We use a sort of message-passing arrangement where a worker thread is 
responsible for updating certain data structures as needed for the I/Os 
in progress, rather than having the processing of each I/O contend for 
locks on the data structures.  It gives us some good throughput under load but it does mean upwards of a dozen handoffs per 4kB write, depending on compressibility, whether the block is a duplicate, and various other factors. So processing 1 GB/s means handling over 3M messages per second, though each step of processing is generally lightweight. 

 There seems a natural duality between
work items passing between threads, each exclusively owning a structure, 
vs structures passing between threads, each exclusively owning a work 
item. In the first, the threads are grabbing a notional 'lock' on each 
item in turn to deal with their structure, as VDO does now; in the 
second, the threads are grabbing locks on each structure in turn to deal 
with their item.

If kernel workqueues have higher overhead per item for the lightweight 
work VDO currently does in each step, perhaps the dual of the current 
scheme would let more work get done per fixed queuing overhead, and thus 
perform better? VIOs could take locks on sections of structures, and 
operate on multiple structures before requeueing.

This might also enable more finegrained locking of structures than the 
chunks uniquely owned by threads at the moment. It would also be 
attractive to let the the kernel work queues deal with concurrency 
management instead of configuring the number of threads for each of a 
bunch of different structures at start time.
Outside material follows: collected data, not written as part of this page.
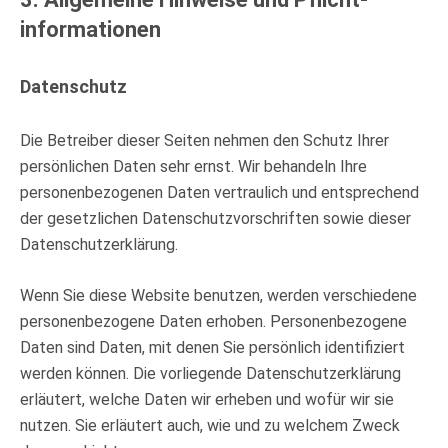
informationen
Datenschutz
Die Betreiber dieser Seiten nehmen den Schutz Ihrer
persönlichen Daten sehr ernst. Wir behandeln Ihre
personenbezogenen Daten vertraulich und entsprechend
der gesetzlichen Datenschutzvorschriften sowie dieser
Datenschutzerklärung.
Wenn Sie diese Website benutzen, werden verschiedene
personenbezogene Daten erhoben. Personenbezogene
Daten sind Daten, mit denen Sie persönlich identifiziert
werden können. Die vorliegende Datenschutzerklärung
erläutert, welche Daten wir erheben und wofür wir sie
nutzen. Sie erläutert auch, wie und zu welchem Zweck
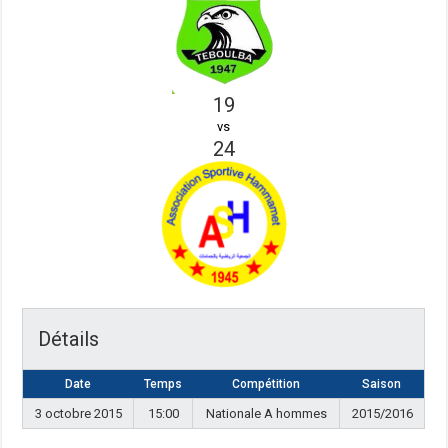
19
vs
24
Détails
Date
Temps
Compétition
Saison
3 octobre 2015
15:00
Nationale A hommes
2015/2016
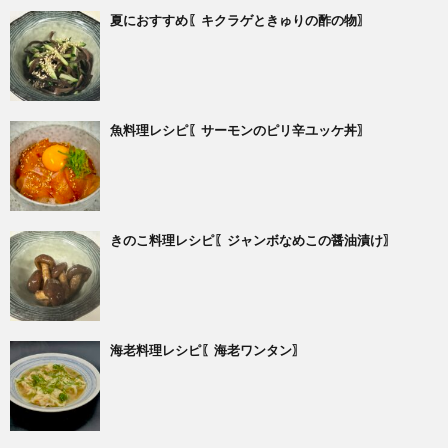
夏におすすめ〖キクラゲときゅりの酢の物〗
魚料理レシピ〖サーモンのピリ辛ユッケ丼〗
きのこ料理レシピ〖ジャンボなめこの醤油漬け〗
海老料理レシピ〖海老ワンタン〗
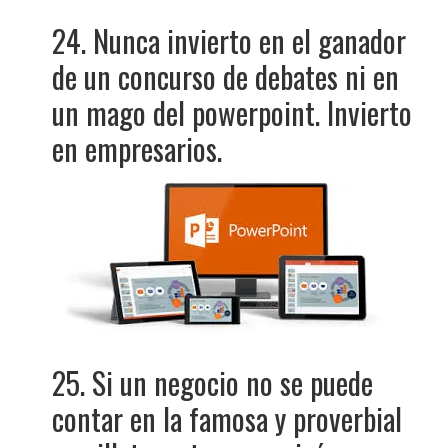
24. Nunca invierto en el ganador
de un concurso de debates ni en
un mago del powerpoint. Invierto
en empresarios.
25. Si un negocio no se puede
contar en la famosa y proverbial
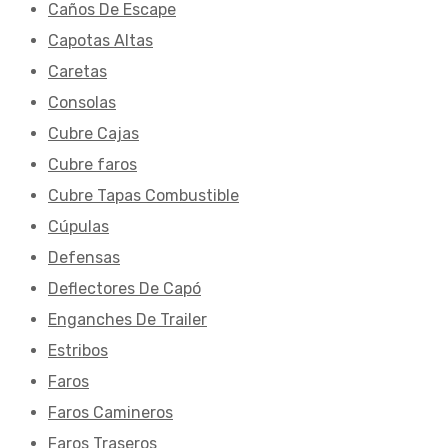
Caños De Escape
Capotas Altas
Caretas
Consolas
Cubre Cajas
Cubre faros
Cubre Tapas Combustible
Cúpulas
Defensas
Deflectores De Capó
Enganches De Trailer
Estribos
Faros
Faros Camineros
Faros Traseros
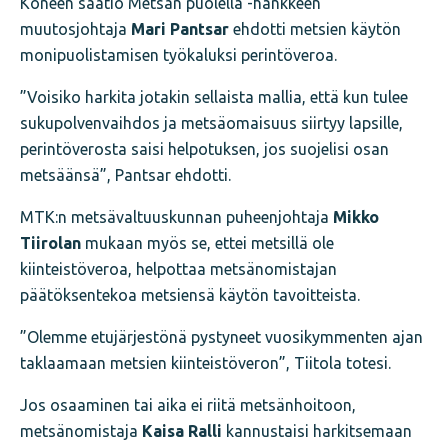
Koneen säätiö Metsän puolella -hankkeen
muutosjohtaja
Mari Pantsar
ehdotti metsien käytön
monipuolistamisen työkaluksi perintöveroa.
”Voisiko harkita jotakin sellaista mallia, että kun tulee
sukupolvenvaihdos ja metsäomaisuus siirtyy lapsille,
perintöverosta saisi helpotuksen, jos suojelisi osan
metsäänsä”, Pantsar ehdotti.
MTK:n metsävaltuuskunnan puheenjohtaja
Mikko
Tiirolan
mukaan myös se, ettei metsillä ole
kiinteistöveroa, helpottaa metsänomistajan
päätöksentekoa metsiensä käytön tavoitteista.
”Olemme etujärjestönä pystyneet vuosikymmenten ajan
taklaamaan metsien kiinteistöveron”, Tiitola totesi.
Jos osaaminen tai aika ei riitä metsänhoitoon,
metsänomistaja
Kaisa Ralli
kannustaisi harkitsemaan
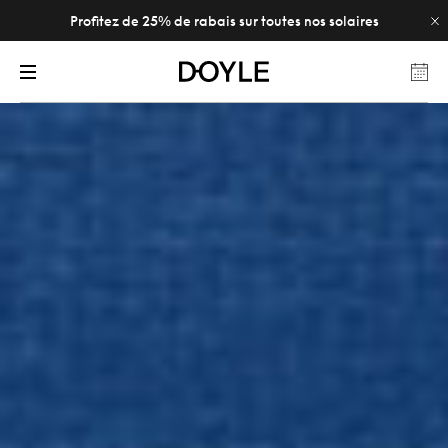
Profitez de 25% de rabais sur toutes nos solaires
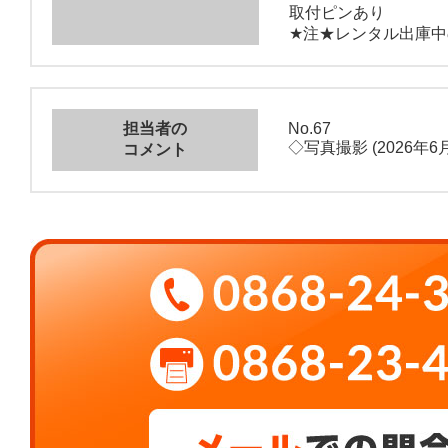
取付ピンあり
★注★レンタル出庫
担当者の
No.67
◇写真撮影 (2026年6月
コメント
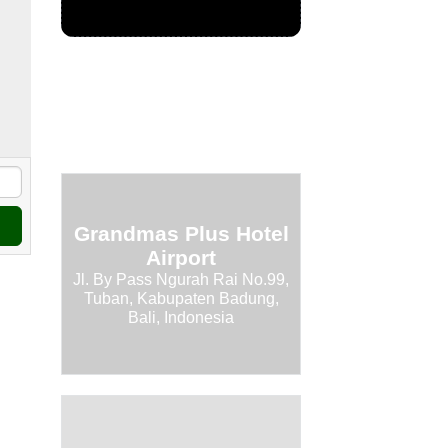
Grandmas Plus Hotel
Airport
Jl. By Pass Ngurah Rai No.99,
Tuban, Kabupaten Badung,
Bali, Indonesia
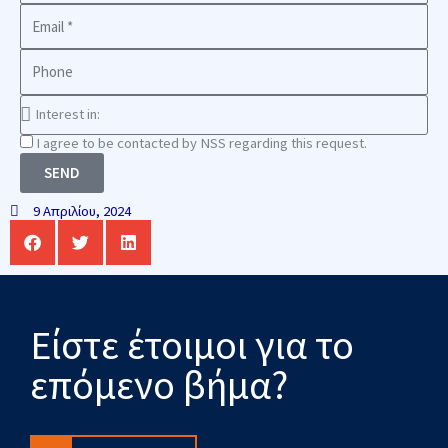
Business
Email
Phone
Interest
in
Consnet
I agree to be contacted by NSS regarding this request.
SEND
9 Απριλίου, 2024
Είστε έτοιμοι για το
επόμενο βήμα?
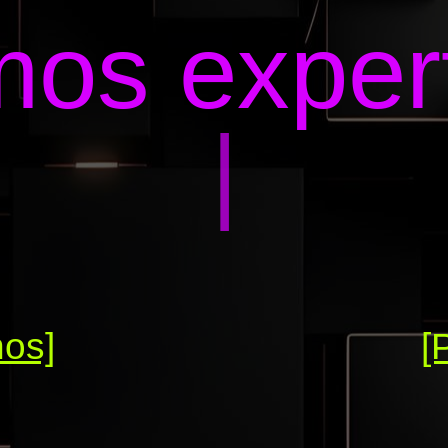
os exper
|
nos]
[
On the other hand, I played around with switching messagepassing to 
structurelocking in VDO a number of years ago for fun on the side, just 
extremely naively replacing each message passing with releasing a mutex 
on the current set of structures and (trying to) take a mutex on the 
next set of structures, and ran into some complexity around certain 
ordering requirements. I think they were around recovery journal entries 
going into the slab journal and the block map in the same order; and 
also around the use of different priorities for some different items. I 
don't have that code anymore, unfortunately, so I don't know how hard it 
would be to try that experiment again.

Sweet Tea